THE CRASH THAT Nicolas Roche sustained in the Critérium du Dauphiné last Friday might, just might, be a blessing in disguise. Roche came a cropper on a fast descent which resulted in him leaving plenty of skin behind on the road to Les Gets.
Admirably, Roche remounted and finished the stage but announced his withdrawal from the race later that evening. This meant that Roche missed the final two stages of the race; stages which would have suited the former Irish champion and which would have provided a platform to really test out his form ahead of the Tour de France.
Now, Roche has been forced to take a few days off the bike while his body recovers and begins the healing process. He has admitted that he probably won’t feel right again for two to three weeks. Having previously been sidelined this season due to a knee injury, this latest setback is far from ideal as the Tour de France begins in less than three weeks.
However, there may be a bright side to Roche’s latest setback. Depending on how his recovery progresses in the coming days, he may be forced to reassess his goals for the Tour and shift his focus from the general classification to stage wins.
In the past couple of years Roche has made a concerted effort to aim for the general classification in Grand Tours. This involved losing weight to aid his ascents in the mountains and finally being given a time trial bike by his team with which to train over the winter months. This culminated in 15th place in last year’s Tour de France and seventh place in the Vuelta e Espana shortly afterward.
Although Roche’s progression has been slow and sure, at nearly 27 years of age, it’s entirely possible that he will never make it to the lofty heights of a podium place in a Grand Tour.
But Roche has other qualities.
He showed in the 2008 Vuelta and the 2009 Tour that he has a good nose for sniffing out breakaway opportunities. He has also shown consistently throughout his career that he can hold his own in a bunch sprint. These attributes are not generally required of a Grand Tour rider. For instance, they are not qualities which would be readily ascribed to the likes of Alberto Contador or Andy Schleck.

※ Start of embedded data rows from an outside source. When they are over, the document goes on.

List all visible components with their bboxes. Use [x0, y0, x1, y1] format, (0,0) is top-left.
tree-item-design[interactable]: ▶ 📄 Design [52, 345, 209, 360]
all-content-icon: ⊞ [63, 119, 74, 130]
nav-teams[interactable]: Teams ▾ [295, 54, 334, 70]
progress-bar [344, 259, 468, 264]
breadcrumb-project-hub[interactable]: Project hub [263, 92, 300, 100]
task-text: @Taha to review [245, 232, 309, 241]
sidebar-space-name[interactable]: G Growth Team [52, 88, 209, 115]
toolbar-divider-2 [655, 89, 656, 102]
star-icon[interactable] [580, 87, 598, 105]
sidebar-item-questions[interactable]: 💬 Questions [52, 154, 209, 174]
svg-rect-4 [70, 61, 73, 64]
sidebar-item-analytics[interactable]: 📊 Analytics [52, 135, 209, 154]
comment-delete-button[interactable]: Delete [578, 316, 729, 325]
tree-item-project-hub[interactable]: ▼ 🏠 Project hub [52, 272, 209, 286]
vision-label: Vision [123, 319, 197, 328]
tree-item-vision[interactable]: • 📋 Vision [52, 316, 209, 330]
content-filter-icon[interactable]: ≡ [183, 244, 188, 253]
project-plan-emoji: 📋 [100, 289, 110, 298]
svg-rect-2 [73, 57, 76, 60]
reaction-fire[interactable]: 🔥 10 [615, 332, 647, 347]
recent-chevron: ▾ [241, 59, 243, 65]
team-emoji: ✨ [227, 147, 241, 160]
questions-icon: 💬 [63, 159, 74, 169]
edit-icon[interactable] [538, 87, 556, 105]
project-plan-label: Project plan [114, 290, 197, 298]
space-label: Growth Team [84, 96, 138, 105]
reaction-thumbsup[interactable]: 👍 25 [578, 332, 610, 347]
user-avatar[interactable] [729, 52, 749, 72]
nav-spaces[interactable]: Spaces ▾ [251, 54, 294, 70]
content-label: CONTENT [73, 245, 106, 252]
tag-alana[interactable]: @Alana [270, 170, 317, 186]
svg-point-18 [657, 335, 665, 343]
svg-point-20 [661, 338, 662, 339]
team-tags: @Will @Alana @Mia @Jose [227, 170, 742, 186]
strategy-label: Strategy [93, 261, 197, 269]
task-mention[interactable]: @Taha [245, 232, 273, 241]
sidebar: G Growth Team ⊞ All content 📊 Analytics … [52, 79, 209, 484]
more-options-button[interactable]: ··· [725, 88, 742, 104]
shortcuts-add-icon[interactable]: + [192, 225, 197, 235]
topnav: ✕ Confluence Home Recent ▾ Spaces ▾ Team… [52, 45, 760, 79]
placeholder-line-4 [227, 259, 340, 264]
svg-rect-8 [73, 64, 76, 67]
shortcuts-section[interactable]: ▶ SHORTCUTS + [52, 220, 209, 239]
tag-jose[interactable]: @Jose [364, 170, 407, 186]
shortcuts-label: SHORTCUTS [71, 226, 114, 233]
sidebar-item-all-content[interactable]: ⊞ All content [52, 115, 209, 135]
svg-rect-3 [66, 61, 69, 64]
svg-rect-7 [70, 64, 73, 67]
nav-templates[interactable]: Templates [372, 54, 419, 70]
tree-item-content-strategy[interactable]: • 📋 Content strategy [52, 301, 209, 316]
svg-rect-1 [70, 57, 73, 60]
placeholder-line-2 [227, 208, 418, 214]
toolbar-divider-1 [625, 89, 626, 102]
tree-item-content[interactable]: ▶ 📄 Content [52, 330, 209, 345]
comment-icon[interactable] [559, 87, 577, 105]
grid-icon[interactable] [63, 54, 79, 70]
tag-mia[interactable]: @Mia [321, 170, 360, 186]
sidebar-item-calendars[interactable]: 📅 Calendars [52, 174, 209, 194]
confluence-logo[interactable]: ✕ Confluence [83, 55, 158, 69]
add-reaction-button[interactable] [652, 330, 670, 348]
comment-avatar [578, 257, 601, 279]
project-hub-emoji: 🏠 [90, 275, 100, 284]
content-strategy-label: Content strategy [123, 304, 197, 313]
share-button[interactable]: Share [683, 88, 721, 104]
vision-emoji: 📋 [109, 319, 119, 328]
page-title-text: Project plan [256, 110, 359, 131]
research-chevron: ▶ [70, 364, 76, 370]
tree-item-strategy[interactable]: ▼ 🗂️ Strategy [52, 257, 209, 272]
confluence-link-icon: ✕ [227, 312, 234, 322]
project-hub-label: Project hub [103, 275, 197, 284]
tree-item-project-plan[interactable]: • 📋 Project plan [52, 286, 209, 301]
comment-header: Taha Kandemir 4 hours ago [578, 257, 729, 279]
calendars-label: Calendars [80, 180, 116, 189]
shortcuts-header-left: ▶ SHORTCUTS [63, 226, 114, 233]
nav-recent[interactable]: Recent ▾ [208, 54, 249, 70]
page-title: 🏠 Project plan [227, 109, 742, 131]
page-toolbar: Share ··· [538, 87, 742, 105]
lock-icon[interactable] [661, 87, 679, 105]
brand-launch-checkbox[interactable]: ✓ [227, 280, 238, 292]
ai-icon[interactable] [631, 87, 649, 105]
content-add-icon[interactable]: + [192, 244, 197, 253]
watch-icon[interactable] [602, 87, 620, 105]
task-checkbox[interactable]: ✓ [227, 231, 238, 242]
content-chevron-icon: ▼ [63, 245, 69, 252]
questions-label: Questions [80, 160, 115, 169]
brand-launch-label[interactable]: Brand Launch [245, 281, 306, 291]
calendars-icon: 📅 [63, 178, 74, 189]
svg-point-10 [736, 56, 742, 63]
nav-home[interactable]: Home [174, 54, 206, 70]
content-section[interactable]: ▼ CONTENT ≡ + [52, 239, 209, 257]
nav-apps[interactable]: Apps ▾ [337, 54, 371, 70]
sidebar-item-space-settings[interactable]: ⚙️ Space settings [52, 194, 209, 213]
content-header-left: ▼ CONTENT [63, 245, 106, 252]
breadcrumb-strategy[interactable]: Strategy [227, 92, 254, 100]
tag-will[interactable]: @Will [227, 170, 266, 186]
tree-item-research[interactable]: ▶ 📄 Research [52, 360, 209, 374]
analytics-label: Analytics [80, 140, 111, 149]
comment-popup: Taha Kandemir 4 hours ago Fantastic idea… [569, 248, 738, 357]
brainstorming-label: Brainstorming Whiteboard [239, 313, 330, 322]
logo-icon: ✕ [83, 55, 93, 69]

And as Roche has decided to concentrate on riding for general classification, they are attiributes which are being wasted.
Change of plan
His latest injury setback has made it almost certain that Roche will not start Stage One of the Tour de France in the form that he would have wished. In addition, Roche is being put under pressure for the leadership of his own team. So why not dump the plans of getting a top ten overall finish and go for a stage win instead?
Is a 12th or 13th place overall in Paris worth the day-in day-out, three week slog of defending a place in the general classification? Apart from the national championships in 2009, Roche hasn’t won a race for three years. A Tour de France stage win would provide the perfect remedy.
Nicolas Roche – top 20 finisher in the Tour de France? Sounds impressive enough but it’ll never make the front page. Also, he has achieved that already and the improvements required to reach a further rung on the G.C. ladder are exponential.
He can infiltrate breakaways and he can definitely sprint for a win from a small group. Nicolas Roche – Tour de France stage winner? Now there’s a headline to get excited about.